#### [About this exercise]
Below are entries. Give back exactly the lines from the one containing "MOBBING-MI PIACE LAVOR" through the one containing "Identificar animales con", inclusive, without the pictures.

Dataset entries:
- - - -
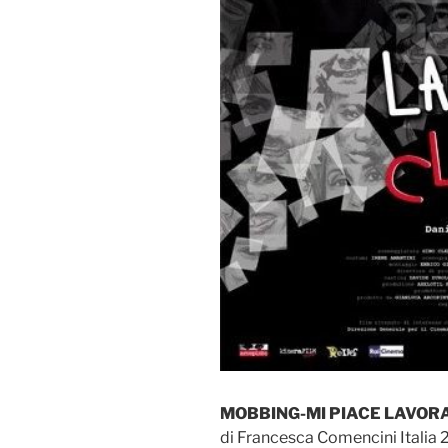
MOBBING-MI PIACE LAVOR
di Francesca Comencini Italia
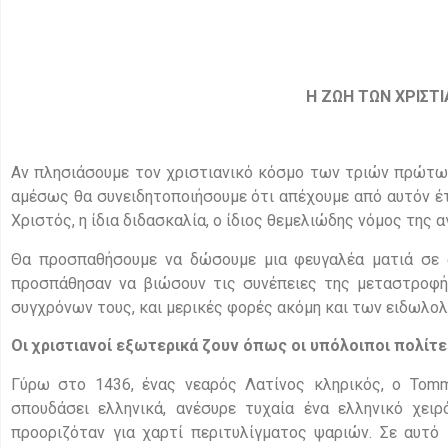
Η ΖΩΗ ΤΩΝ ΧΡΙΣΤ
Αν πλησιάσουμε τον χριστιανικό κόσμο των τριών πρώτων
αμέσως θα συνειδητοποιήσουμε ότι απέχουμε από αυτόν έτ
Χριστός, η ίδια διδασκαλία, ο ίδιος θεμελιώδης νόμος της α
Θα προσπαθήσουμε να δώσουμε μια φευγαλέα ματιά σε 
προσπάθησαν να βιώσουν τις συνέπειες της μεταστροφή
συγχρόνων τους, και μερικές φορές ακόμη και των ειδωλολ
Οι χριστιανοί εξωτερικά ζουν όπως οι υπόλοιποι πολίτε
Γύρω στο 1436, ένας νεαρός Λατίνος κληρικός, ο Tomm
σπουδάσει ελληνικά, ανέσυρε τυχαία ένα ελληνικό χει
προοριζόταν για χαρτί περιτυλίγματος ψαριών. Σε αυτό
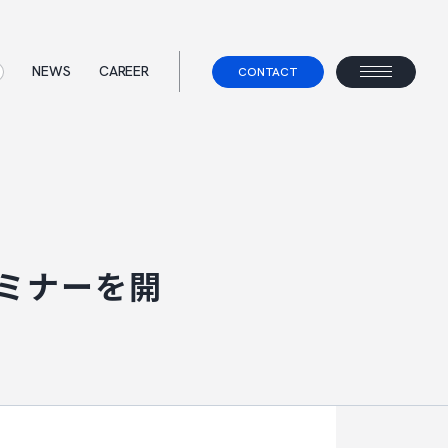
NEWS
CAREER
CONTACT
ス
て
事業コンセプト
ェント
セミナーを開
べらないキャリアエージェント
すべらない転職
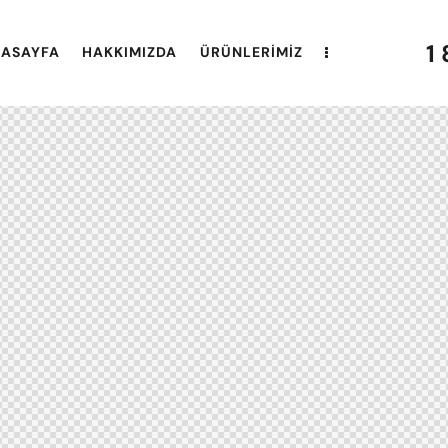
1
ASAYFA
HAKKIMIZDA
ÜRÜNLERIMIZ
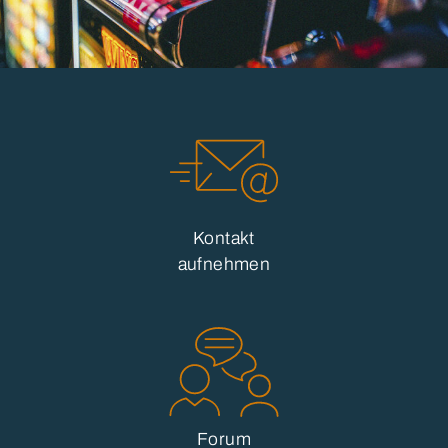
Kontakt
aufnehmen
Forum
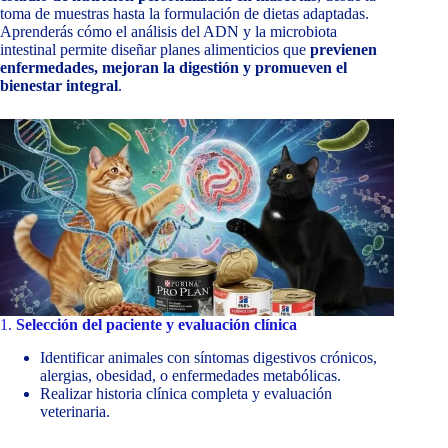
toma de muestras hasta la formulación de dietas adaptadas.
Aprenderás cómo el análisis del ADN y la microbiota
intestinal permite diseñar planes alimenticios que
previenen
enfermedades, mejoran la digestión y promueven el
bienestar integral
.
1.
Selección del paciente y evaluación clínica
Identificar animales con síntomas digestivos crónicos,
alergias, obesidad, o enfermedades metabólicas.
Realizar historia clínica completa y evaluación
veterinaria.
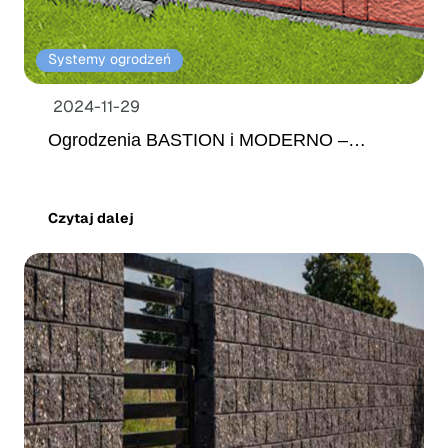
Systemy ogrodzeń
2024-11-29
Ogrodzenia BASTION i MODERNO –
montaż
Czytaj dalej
- - - -
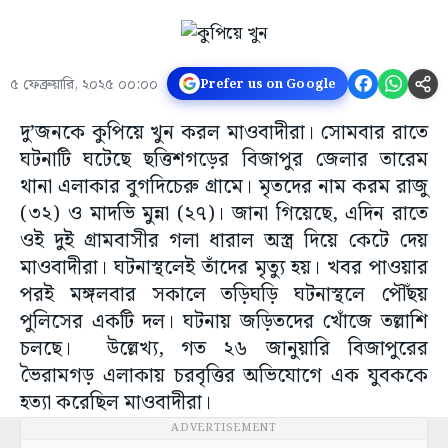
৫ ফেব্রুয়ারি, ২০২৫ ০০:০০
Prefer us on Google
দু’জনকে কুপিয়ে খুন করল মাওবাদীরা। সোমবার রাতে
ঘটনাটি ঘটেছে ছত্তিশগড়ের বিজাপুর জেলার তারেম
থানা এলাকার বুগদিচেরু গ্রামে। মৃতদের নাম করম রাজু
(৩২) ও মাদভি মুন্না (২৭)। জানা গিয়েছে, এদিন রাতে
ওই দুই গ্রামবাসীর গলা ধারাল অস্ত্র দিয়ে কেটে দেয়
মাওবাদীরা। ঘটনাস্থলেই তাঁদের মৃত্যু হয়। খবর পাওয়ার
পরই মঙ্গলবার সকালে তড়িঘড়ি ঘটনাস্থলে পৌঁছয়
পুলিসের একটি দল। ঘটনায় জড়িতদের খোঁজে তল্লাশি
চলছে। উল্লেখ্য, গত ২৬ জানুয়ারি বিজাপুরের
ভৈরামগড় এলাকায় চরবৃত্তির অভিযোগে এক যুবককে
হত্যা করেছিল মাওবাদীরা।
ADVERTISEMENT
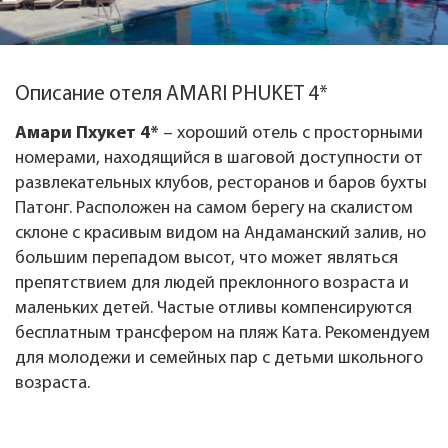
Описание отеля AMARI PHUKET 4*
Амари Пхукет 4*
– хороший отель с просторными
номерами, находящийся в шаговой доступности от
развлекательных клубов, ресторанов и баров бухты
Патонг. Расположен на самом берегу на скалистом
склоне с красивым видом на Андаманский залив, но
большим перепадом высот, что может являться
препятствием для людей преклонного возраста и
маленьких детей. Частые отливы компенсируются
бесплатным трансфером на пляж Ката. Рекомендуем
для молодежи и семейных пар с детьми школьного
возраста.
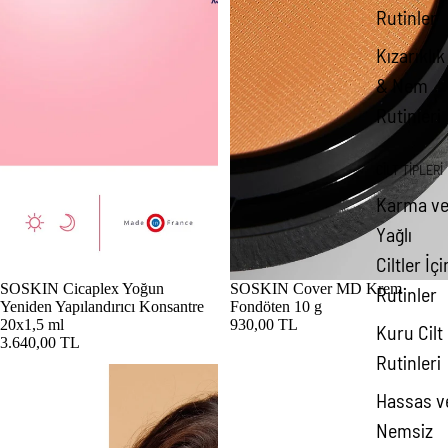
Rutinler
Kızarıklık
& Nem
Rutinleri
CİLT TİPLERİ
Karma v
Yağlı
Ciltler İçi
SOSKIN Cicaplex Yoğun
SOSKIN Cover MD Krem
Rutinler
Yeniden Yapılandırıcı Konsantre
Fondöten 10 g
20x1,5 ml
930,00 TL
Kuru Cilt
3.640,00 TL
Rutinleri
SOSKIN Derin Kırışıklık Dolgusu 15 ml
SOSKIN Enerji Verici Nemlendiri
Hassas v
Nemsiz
- - - -
#### [Task output]
MOBBING-MI PIACE LAVOR
di Francesca Comencini Italia
Η ΖΩΗ ΤΩΝ ΧΡΙΣΤ
Αν πλησιάσουμε τον χριστιανικό κόσμο των τριών πρώτων
αμέσως θα συνειδητοποιήσουμε ότι απέχουμε από αυτόν έτ
Χριστός, η ίδια διδασκαλία, ο ίδιος θεμελιώδης νόμος της α
Θα προσπαθήσουμε να δώσουμε μια φευγαλέα ματιά σε 
προσπάθησαν να βιώσουν τις συνέπειες της μεταστροφή
συγχρόνων τους, και μερικές φορές ακόμη και των ειδωλολ
Οι χριστιανοί εξωτερικά ζουν όπως οι υπόλοιποι πολίτε
Γύρω στο 1436, ένας νεαρός Λατίνος κληρικός, ο Tomm
σπουδάσει ελληνικά, ανέσυρε τυχαία ένα ελληνικό χει
προοριζόταν για χαρτί περιτυλίγματος ψαριών. Σε αυτό
NEWS
CAREER
CONTACT
ス
て
事業コンセプト
ェント
セミナーを開
べらないキャリアエージェント
すべらない転職
1
ASAYFA
HAKKIMIZDA
ÜRÜNLERIMIZ
Kontakt
aufnehmen
Forum
toma de muestras hasta la formulación de dietas adaptadas.
Aprenderás cómo el análisis del ADN y la microbiota
intestinal permite diseñar planes alimenticios que
previenen
enfermedades, mejoran la digestión y promueven el
bienestar integral
.
1.
Selección del paciente y evaluación clínica
Identificar animales con síntomas digestivos crónicos,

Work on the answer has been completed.